Vasculogenesis and angiogenesis are the primary mechanisms of vascular development throughout intrauterine life. The human lung at term contains only a small portion of the adult number of alveoli, and the air space walls are represented by a thick “primary septum” consisting of a central layer of connective tissue surrounded by two capillary beds, each of them facing one alveolar surface. As alveolar architecture changes with the appearance of secondary septa, or secondary crests, folding of one of the two capillary layers occurs within the secondary septa. Microvascular maturation involves fusion of the juvenile double capillary network into a single capillary system present in the adult lung. Fusion is facilitated by the expansion of alveolar surface area and luminal volume, which compresses the interstitium, bringing the capillary networks in close proximity. This process is evident in the third postnatal week, during which lung volume increases by 25%, with a concomitant 27% decrease of the interstitial tissue volume. Subsequently, preferential growth of areas with a mature, fused capillary system continues.

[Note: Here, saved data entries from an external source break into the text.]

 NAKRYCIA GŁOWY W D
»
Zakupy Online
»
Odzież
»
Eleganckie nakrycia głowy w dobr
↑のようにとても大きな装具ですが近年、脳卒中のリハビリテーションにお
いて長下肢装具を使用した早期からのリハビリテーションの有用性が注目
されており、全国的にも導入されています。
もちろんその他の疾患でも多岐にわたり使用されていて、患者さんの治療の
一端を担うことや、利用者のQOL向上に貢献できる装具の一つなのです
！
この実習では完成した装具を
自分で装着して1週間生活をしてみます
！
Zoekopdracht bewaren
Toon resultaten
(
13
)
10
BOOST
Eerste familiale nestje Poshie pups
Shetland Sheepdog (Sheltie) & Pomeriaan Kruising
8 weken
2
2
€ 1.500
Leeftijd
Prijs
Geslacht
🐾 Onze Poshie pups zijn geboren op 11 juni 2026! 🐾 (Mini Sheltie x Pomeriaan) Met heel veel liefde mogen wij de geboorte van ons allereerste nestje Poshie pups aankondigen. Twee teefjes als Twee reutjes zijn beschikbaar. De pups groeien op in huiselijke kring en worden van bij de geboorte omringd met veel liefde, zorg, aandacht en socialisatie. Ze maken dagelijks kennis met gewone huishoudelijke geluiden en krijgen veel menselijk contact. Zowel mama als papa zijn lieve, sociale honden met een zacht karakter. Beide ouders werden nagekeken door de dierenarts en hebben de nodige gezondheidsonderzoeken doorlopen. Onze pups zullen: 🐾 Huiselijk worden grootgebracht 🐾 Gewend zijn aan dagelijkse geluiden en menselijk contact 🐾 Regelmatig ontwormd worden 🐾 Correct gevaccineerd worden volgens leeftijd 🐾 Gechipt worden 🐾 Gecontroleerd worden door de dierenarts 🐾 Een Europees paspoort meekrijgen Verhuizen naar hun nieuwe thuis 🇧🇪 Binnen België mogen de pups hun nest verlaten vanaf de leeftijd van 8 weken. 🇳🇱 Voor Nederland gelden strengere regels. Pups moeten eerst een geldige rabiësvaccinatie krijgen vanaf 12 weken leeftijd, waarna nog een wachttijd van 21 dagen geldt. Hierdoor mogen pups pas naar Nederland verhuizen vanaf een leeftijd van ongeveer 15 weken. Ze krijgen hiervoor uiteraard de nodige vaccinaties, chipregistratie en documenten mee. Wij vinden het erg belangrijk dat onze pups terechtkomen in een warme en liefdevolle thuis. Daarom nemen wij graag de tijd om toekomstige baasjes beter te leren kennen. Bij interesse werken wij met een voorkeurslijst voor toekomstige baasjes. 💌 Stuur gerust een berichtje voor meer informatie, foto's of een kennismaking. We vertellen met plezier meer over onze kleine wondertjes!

Lastly, it is well known that lung volume increases about 23-fold between birth and young adulthood, while capillary volume expands 35-fold. It has been shown recently that this increase in capillary volume occurs by a third mechanism of vascular development: intussusceptive microvascular growth. This new concept in capillary network growth involves the formation of transluminal tissue pillars within capillaries that then expand, resulting in a net increase in capillary surface area.

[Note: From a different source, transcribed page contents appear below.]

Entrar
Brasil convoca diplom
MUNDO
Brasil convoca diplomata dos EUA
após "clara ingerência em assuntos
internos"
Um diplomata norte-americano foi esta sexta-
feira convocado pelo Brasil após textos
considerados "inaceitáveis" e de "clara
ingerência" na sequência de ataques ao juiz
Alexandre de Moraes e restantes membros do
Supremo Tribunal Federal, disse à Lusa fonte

Muscularization of the pulmonary arteries begins early in development. Initially the muscular investment of the vasculature is derived from the migration of bronchial smooth muscle cells from adjacent airways. Muscularization of the pulmonary arteries begins in the canalicular stage and continues through the remainder of gestation. Smooth muscle cells develop from the surrounding mesenchyme, altering their cellular shape and initiating expression of α-smooth muscle actin, a marker of their transformation into smooth muscle cells. A third phase of vascular muscularization, largely restricted to the distal part of the lung, involves the process of endothelial–mesenchymal transition, marked by endothelial cell division, separation and migration away from the endothelial layer, and expression of smooth muscle cell markers.

Muscularization of pulmonary arteries normally extends to the level of the terminal bronchiole and is minimal to absent in blood vessels surrounding respiratory bronchioles. Abnormal extension of smooth muscle along arterioles supplying acinar structures occurs in infants dying of persistent pulmonary hypertension of the newborn, as well as in infants with congenital diaphragmatic hernia and severe BPD.